The aerospace industry has long recognized the need for lighter aircraft to save on fuel costs, and the automotive industry is now following their lead. Composites are increasingly being used as a lighter alternative to heavier metal parts throughout vehicles. In his seminal book titled Lightness, Adriaan Beukers of TU Delft emphasizes the importance of the weight-to-strength ratio in transportation. “Now lightness, or performance per energy unit, is quickly gaining significance again because … cheap energy is getting scarce.”
Solar Team Twente worked with Dutch textile manufacturer TenCate Advanced Composites on its vehicle, using composite materials that are largely derived from the space and aerospace industries. The structural parts of the car are constructed using Centex®, a thermoplastic glass-reinforced carbon laminate. The curved areas of the car design include carbon, glass and aramid fibers to further reduce the overall weight without any noticeable loss of strength. An additional benefit is that the materials allow for a smoother and more aerodynamic finish, which translates into 25 percent less air resistance than earlier designs.
The Nuon Solar Team from TU Delft designed a vehicle that measures slightly less than one meter in height and weighs 160kg (352lbs), with the driver adding an additional 80kg (176lbs).
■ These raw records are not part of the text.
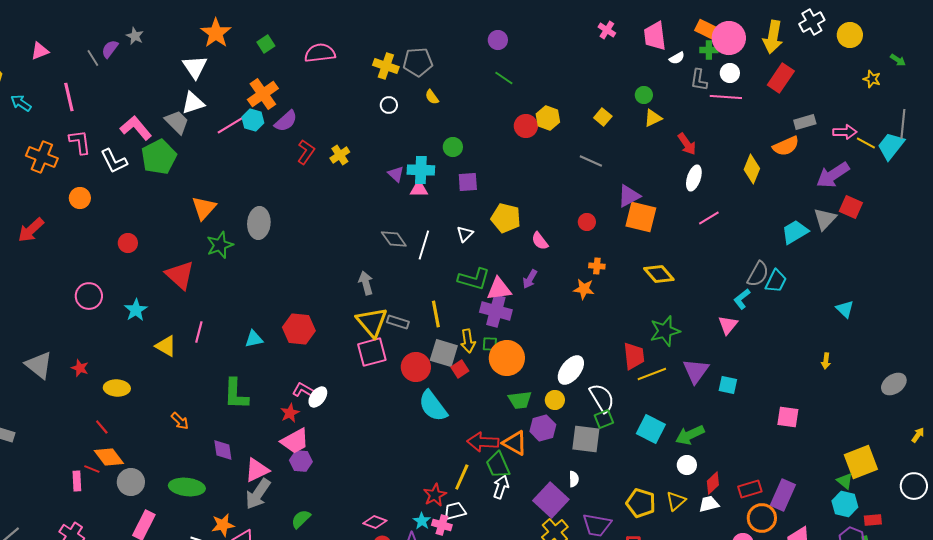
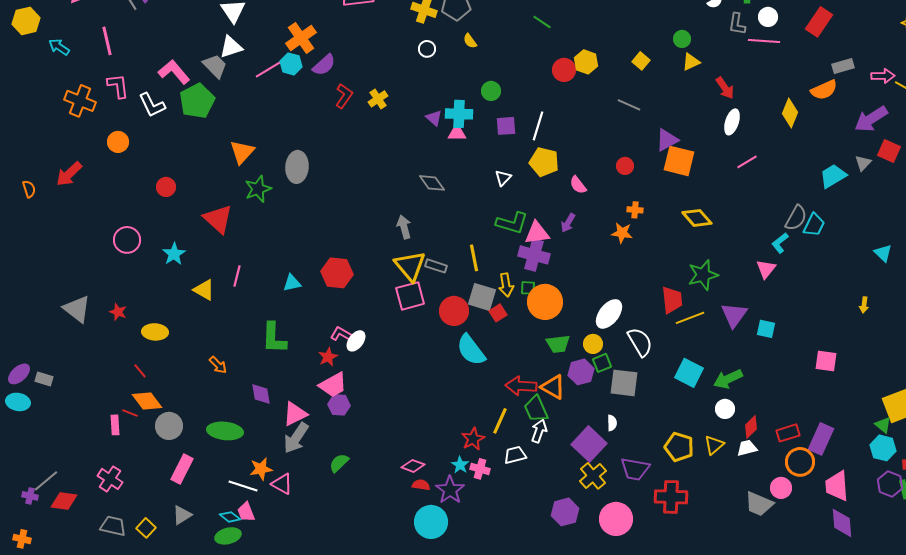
gray triangle: (825, 219) -> (863, 163), size x0.7
white line: (424, 245) -> (538, 126), moved
green square: (604, 419) -> (602, 363), moved
white trapezoid: (455, 511) -> (515, 455), moved

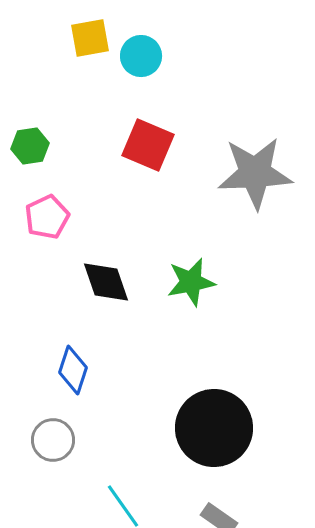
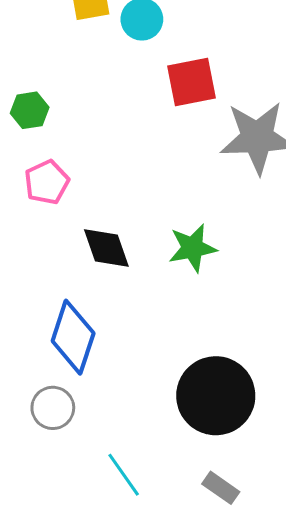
red square: (148, 145) -> (191, 82), moved, turned -34
blue diamond: (73, 370) -> (73, 337), size x1.5

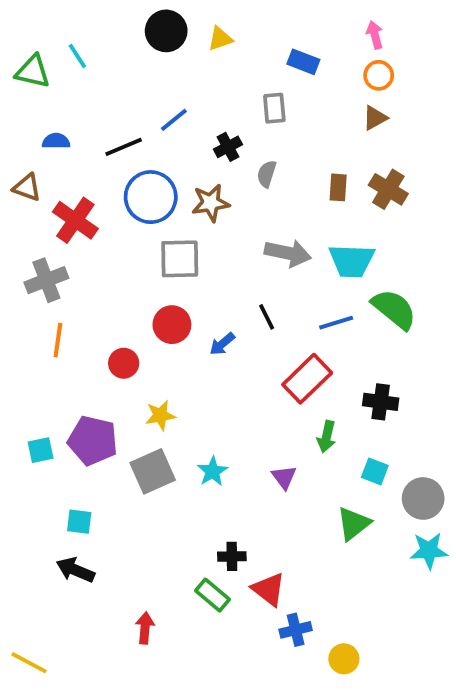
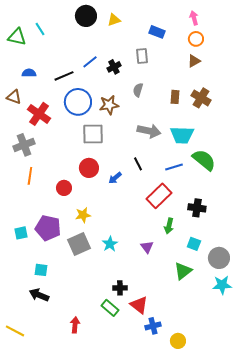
black cross: (228, 147) -> (114, 67), moved
yellow line: (29, 663) -> (15, 331), moved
Textile composites form the basis for this vehicle. Working with Schaap Composites, the company behind the ABN Amro Volvo Ocean Racer, the team used carbon and aramid fibers to form the main part of the composite for the body structure, with aramid wheel caps for impact protection. The aerodynamics of the vehicle were tested in a special wind tunnel. In order to gather performance data, liquid paints were applied over the surface of the vehicle to record the flow of air.
Speculating on what we are likely to see in the next World Solar Challenge race in just two years, it seems clear that there will be further refinements in both solar power and lightweight materials. One possibility for new innovations in the vehicle designs is that PVs will become even more flexible, able to move and realign themselves for maximum solar gain. Jaap de Carpentier Wolf at TenCate expects that we may soon see PVs that are sprayed onto the composite in a process based on a forthcoming inkjet technology.
A second area to watch is new developments in composites. Carbon fibers may be supplemented with new yarns such as the Innegra™ S polypropylene in composite structures, and functionally gradient materials and new fiber laying processes are already under development. As the most innovative students and textile manufacturers gather to plan for the next race in 2011, the only certainty is that the race will be to the truly innovative.